Saved entries:
▽
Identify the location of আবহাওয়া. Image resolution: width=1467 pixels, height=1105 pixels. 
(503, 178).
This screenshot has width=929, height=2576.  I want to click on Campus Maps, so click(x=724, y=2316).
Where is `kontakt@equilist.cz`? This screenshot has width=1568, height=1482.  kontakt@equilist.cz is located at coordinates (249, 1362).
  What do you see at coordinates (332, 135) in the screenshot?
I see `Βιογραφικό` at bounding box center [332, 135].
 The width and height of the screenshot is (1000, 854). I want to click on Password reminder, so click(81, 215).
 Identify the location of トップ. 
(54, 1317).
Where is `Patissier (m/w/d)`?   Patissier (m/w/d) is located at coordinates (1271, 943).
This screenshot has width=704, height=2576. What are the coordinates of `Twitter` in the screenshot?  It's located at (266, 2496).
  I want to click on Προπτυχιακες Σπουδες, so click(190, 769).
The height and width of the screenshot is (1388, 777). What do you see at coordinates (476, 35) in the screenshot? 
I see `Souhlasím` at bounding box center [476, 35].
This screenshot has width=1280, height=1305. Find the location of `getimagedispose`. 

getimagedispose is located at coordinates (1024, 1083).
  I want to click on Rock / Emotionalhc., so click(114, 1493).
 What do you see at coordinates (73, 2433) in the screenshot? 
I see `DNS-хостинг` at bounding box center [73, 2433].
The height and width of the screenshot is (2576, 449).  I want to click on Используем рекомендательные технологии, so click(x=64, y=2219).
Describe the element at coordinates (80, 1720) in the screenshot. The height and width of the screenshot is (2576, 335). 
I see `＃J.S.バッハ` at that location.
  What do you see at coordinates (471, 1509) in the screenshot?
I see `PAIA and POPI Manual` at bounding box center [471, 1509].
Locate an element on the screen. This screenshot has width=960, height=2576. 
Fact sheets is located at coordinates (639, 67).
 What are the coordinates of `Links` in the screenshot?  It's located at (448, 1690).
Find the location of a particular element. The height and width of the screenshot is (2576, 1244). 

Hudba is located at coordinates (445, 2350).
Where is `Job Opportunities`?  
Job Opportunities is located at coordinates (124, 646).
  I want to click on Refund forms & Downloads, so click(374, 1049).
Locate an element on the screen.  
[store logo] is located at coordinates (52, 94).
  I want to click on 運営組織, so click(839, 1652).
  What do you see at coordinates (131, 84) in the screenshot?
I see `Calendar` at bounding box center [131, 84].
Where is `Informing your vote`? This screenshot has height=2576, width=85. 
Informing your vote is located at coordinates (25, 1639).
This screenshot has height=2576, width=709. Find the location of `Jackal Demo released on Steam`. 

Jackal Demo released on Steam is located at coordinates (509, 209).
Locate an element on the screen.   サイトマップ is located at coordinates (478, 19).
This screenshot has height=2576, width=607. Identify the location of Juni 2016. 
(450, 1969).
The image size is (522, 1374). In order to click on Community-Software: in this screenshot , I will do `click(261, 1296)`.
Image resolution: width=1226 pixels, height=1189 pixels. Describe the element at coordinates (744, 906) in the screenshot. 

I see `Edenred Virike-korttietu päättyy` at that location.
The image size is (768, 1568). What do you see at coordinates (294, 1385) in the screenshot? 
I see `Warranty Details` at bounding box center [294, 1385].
△
Work to be completed: In full and without error, transcribe each of the entries.

Solution below:
Identify the location of আবহাওয়া. Image resolution: width=1467 pixels, height=1105 pixels. 
(503, 178).
This screenshot has width=929, height=2576.  I want to click on Campus Maps, so click(x=724, y=2316).
Where is `kontakt@equilist.cz`? This screenshot has width=1568, height=1482.  kontakt@equilist.cz is located at coordinates (249, 1362).
  What do you see at coordinates (332, 135) in the screenshot?
I see `Βιογραφικό` at bounding box center [332, 135].
 The width and height of the screenshot is (1000, 854). I want to click on Password reminder, so click(81, 215).
 Identify the location of トップ. 
(54, 1317).
Where is `Patissier (m/w/d)`?   Patissier (m/w/d) is located at coordinates (1271, 943).
This screenshot has width=704, height=2576. What are the coordinates of `Twitter` in the screenshot?  It's located at (266, 2496).
  I want to click on Προπτυχιακες Σπουδες, so click(190, 769).
The height and width of the screenshot is (1388, 777). What do you see at coordinates (476, 35) in the screenshot? 
I see `Souhlasím` at bounding box center [476, 35].
This screenshot has width=1280, height=1305. Find the location of `getimagedispose`. 

getimagedispose is located at coordinates (1024, 1083).
  I want to click on Rock / Emotionalhc., so click(114, 1493).
 What do you see at coordinates (73, 2433) in the screenshot? 
I see `DNS-хостинг` at bounding box center [73, 2433].
The height and width of the screenshot is (2576, 449).  I want to click on Используем рекомендательные технологии, so click(x=64, y=2219).
Describe the element at coordinates (80, 1720) in the screenshot. The height and width of the screenshot is (2576, 335). 
I see `＃J.S.バッハ` at that location.
  What do you see at coordinates (471, 1509) in the screenshot?
I see `PAIA and POPI Manual` at bounding box center [471, 1509].
Locate an element on the screen. This screenshot has width=960, height=2576. 
Fact sheets is located at coordinates (639, 67).
 What are the coordinates of `Links` in the screenshot?  It's located at (448, 1690).
Find the location of a particular element. The height and width of the screenshot is (2576, 1244). 

Hudba is located at coordinates (445, 2350).
Where is `Job Opportunities`?  
Job Opportunities is located at coordinates (124, 646).
  I want to click on Refund forms & Downloads, so click(374, 1049).
Locate an element on the screen.  
[store logo] is located at coordinates (52, 94).
  I want to click on 運営組織, so click(839, 1652).
  What do you see at coordinates (131, 84) in the screenshot?
I see `Calendar` at bounding box center [131, 84].
Where is `Informing your vote`? This screenshot has height=2576, width=85. 
Informing your vote is located at coordinates (25, 1639).
This screenshot has height=2576, width=709. Find the location of `Jackal Demo released on Steam`. 

Jackal Demo released on Steam is located at coordinates (509, 209).
Locate an element on the screen.   サイトマップ is located at coordinates (478, 19).
This screenshot has height=2576, width=607. Identify the location of Juni 2016. 
(450, 1969).
The image size is (522, 1374). In order to click on Community-Software: in this screenshot , I will do `click(261, 1296)`.
Image resolution: width=1226 pixels, height=1189 pixels. Describe the element at coordinates (744, 906) in the screenshot. 

I see `Edenred Virike-korttietu päättyy` at that location.
The image size is (768, 1568). What do you see at coordinates (294, 1385) in the screenshot? 
I see `Warranty Details` at bounding box center [294, 1385].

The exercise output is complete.